Seq2Seq中定义了实例方法translate，其过程为：

英文分词输入Encoder，得到输出的 hidden state；
Decoder的GRU固定为输出 max seq len 个词向量；
将标志符号BOS作为中文的第一个分词，结合Encoder输出的 hidden state 输入到Decoder，得到第一个输出词向量，再将该词向量作为Decoder的输入词向量，依次得到一组输出词向量，每个词向量经过全连接映射得到one-hot编码，即得到输出的中文分词列表；
顺着列表检查分词，如果出现标志符号EOS就截取前面的分词组成中文结果。

损失函数

先了解gather的用法，torch.gather用于收集输入的特定维度指定位置的数值，其参数有：

torch.gather:
	input(tensor):待操作张量;
	dim(int):待操作的维度;
	index(LongTensor):在input的dim维度上取出对应位置的值

采用自定义的损失函数，以便提升效果：

class LanguageModelCriterion(nn.Module):
    """自定义损失函数"""
    def __init__(self):
        super().__init__()
        
    def forward(self,input,target,mask):
        # input [batch_size, seq_len, vocab_size]
        # target [batch_size, seq_len]
        input=input.contiguous().view(-1,input.size(2)) # [*,vocab_size]
        target=target.contiguous().view(-1,1) # [*,1]
        
        # mask 表示哪些词是句子中的,哪些不是
        # mask [batch_size, seq_len]
        mask=mask.contiguous().view(-1,1) # reshape到[*,1]
        
        # input是模型的Decoder的输出,输出经过了log_softmax,已经有log,加负号后相当于负对数损失
        output=-input.gather(1,target)*mask
        output=torch.sum(output)/torch.sum(mask)
        
        return output

损失函数的计算使用了mask（mask可看做一个batch的byte型矩阵，是句子的词，则对应位置值为1，否则为0），mask加强了网络判别预测分词能不能算是句子组成部分的能力；

实例化模型并定义优化方法：

device = torch.device("cuda" if torch.cuda.is_available() else "cpu")
dropout=0.2
hidden_size=100

encoder=PlainEncoder(vocab_size=en_total_words,
                    hidden_size=hidden_size,
                    dropout=dropout)

decoder=PlainDecoder(vocab_size=cn_total_words,
                     hidden_size=hidden_size,
                     dropout=dropout)

model=PlainSeq2Seq(encoder,decoder)
model=model.to(device)

loss_fn=LanguageModelCriterion().to(device)
optimizer=torch.optim.Adam(model.parameters())

训练与测试

实际工作中，训练一个好的机器翻译模型需要大量的语料，一般要训练2周。
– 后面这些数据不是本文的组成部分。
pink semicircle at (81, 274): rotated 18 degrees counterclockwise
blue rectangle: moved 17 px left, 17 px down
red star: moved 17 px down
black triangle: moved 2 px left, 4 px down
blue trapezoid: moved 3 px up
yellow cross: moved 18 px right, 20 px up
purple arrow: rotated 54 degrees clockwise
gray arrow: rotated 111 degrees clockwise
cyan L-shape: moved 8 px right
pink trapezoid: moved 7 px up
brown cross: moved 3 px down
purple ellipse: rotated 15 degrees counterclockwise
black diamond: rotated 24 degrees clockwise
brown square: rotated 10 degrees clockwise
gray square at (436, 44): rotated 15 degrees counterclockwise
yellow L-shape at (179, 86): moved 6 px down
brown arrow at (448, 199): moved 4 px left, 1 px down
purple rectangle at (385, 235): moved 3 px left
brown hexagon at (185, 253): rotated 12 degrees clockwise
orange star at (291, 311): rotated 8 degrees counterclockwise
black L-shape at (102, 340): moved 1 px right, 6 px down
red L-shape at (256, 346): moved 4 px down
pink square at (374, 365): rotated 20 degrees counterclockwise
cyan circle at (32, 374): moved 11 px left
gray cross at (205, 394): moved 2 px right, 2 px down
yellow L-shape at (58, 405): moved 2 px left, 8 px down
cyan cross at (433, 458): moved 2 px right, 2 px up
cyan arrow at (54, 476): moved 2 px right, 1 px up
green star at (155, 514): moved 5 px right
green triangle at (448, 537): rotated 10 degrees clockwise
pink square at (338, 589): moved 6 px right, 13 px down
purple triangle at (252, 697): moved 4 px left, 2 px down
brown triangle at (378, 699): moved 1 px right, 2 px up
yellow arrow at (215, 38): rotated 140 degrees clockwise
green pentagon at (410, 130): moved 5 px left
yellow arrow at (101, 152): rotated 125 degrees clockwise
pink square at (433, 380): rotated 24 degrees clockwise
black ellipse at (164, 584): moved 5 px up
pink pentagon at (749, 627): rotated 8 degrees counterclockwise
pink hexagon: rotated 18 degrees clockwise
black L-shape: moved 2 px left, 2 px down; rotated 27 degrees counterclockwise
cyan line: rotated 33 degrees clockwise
本次实验数据集简单，训练耗时短，定义训练函数为：

def train(model,data,num_epochs=30):
    for epoch in range(num_epochs):
        model.train()
        num_words=total_loss=0.0
        for it,(mb_x,mb_x_len,mb_y,mb_y_len) in enumerate(data):
            """
            mb_x [batch_size,该batch内英文句子最长长度]
            mb_x_len [batch_size,]
            mb_y [batch_size,该batch内中文句子最长长度]
            mb_y_len [batch_size,]
            """
            # torch.from_numpy(ndarray)将ndarray转为tensor
            mb_x=torch.from_numpy(mb_x).to(device).long()
            mb_x_len=torch.from_numpy(mb_x_len).to(device).long()
            
            # 对于一句中文: BOS 为 什 么 是 我 EOS
            # 根据模型架构,输入是：BOS 为 什 么 是 我
            # 标签是：为 什 么 是 我 EOS
            mb_input=torch.from_numpy(mb_y[:,:-1]).to(device).long()
            mb_output=torch.from_numpy(mb_y[:,1:]).to(device).long()
            
            mb_y_len=torch.from_numpy(mb_y_len-1).to(device).long()
            # 某个长度为0的句子赋值长度为1,避免异常情况
            mb_y_len[mb_y_len<=0]=1
            
            mb_pred=model(mb_x,mb_x_len,mb_input,mb_y_len)
            
            # mask 表示哪些词是句子中的,哪些不是
            # 0 到 原始中文batch中句子最长长度减1
            mb_out_mask=torch.arange(mb_y_len.max().item(),device=device) # [mb_y_len.max().item()]
            # 增加维度
            # mb_out_mask.unsqueeze(dim=0) [1,mb_y_len.max().item()]
            # mb_y_len.unsqueeze(dim=-1) [batch_size,1]
            # 广播比较,比如对于第一句话,取mb_out_mask逐个元素,小于mb_y_len[0]的认为是句子里的词
            mb_out_mask=mb_out_mask.unsqueeze(dim=0) < mb_y_len.unsqueeze(dim=-1) # [batch_size,mb_y_len.max().item()]
            
            mb_out_mask=mb_out_mask.float()
            
            loss=loss_fn(mb_pred,mb_output,mb_out_mask)
            
            # 计算梯度更新模型
            optimizer.zero_grad()
            loss.backward()
            # 梯度限制：回顾第五课.语言模型
            torch.nn.utils.clip_grad_norm_(model.parameters(),5.0)
            optimizer.step()
            
            if it % 100 == 0:
                print("Epoch:",epoch,"iter:",it,"loss:",loss.item())
                
        # 在dev上进行验证衡量
        if epoch % 5 == 0:
            evaluate(model, dev_data)

注意到存在验证函数evaluate，该函数使模型在dev上进行一个epoch的前向计算，并返回损失：

def evaluate(model, data):
    model.eval()
    total_num_words = total_loss = 0.
    with torch.no_grad():
        for it, (mb_x, mb_x_len, mb_y, mb_y_len) in enumerate(data):
            mb_x = torch.from_numpy(mb_x).to(device).long()
            mb_x_len = torch.from_numpy(mb_x_len).to(device).long()
            mb_input = torch.from_numpy(mb_y[:, :-1]).to(device).long()
            mb_output = torch.from_numpy(mb_y[:, 1:]).to(device).long()
            mb_y_len = torch.from_numpy(mb_y_len-1).to(device).long()
            mb_y_len[mb_y_len<=0] = 1

            mb_pred = model(mb_x, mb_x_len, mb_input, mb_y_len)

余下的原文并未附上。